┌─ RECORDED INFORMATION
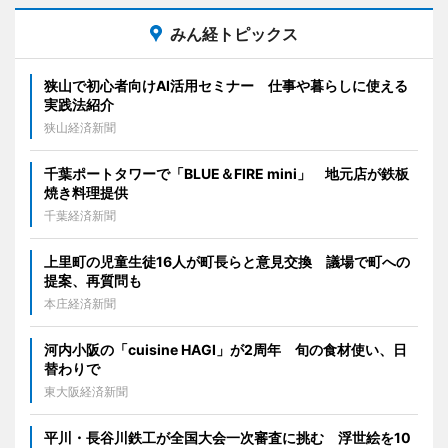
みん経トピックス
狭山で初心者向けAI活用セミナー 仕事や暮らしに使える
実践法紹介
狭山経済新聞
千葉ポートタワーで「BLUE＆FIRE mini」 地元店が鉄板
焼き料理提供
千葉経済新聞
上里町の児童生徒16人が町長らと意見交換 議場で町への
提案、再質問も
本庄経済新聞
河内小阪の「cuisine HAGI」が2周年 旬の食材使い、日
替わりで
東大阪経済新聞
平川・長谷川鉄工が全国大会一次審査に挑む 浮世絵を10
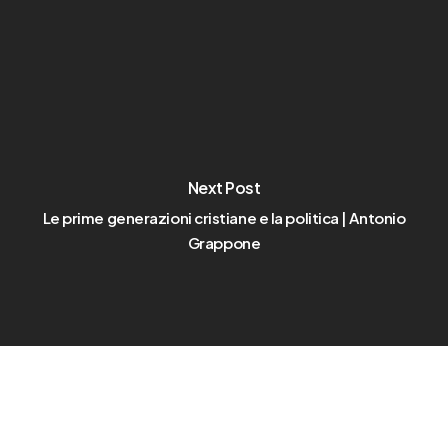
Next Post
Le prime generazioni cristiane e la politica | Antonio
Grappone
└─
Omit the pictures and write out the remaining data exactly.

みん経トピックス
狭山で初心者向けAI活用セミナー 仕事や暮らしに使える
実践法紹介
狭山経済新聞
千葉ポートタワーで「BLUE＆FIRE mini」 地元店が鉄板
焼き料理提供
千葉経済新聞
上里町の児童生徒16人が町長らと意見交換 議場で町への
提案、再質問も
本庄経済新聞
河内小阪の「cuisine HAGI」が2周年 旬の食材使い、日
替わりで
東大阪経済新聞
平川・長谷川鉄工が全国大会一次審査に挑む 浮世絵を10
Next Post
Le prime generazioni cristiane e la politica | Antonio
Grappone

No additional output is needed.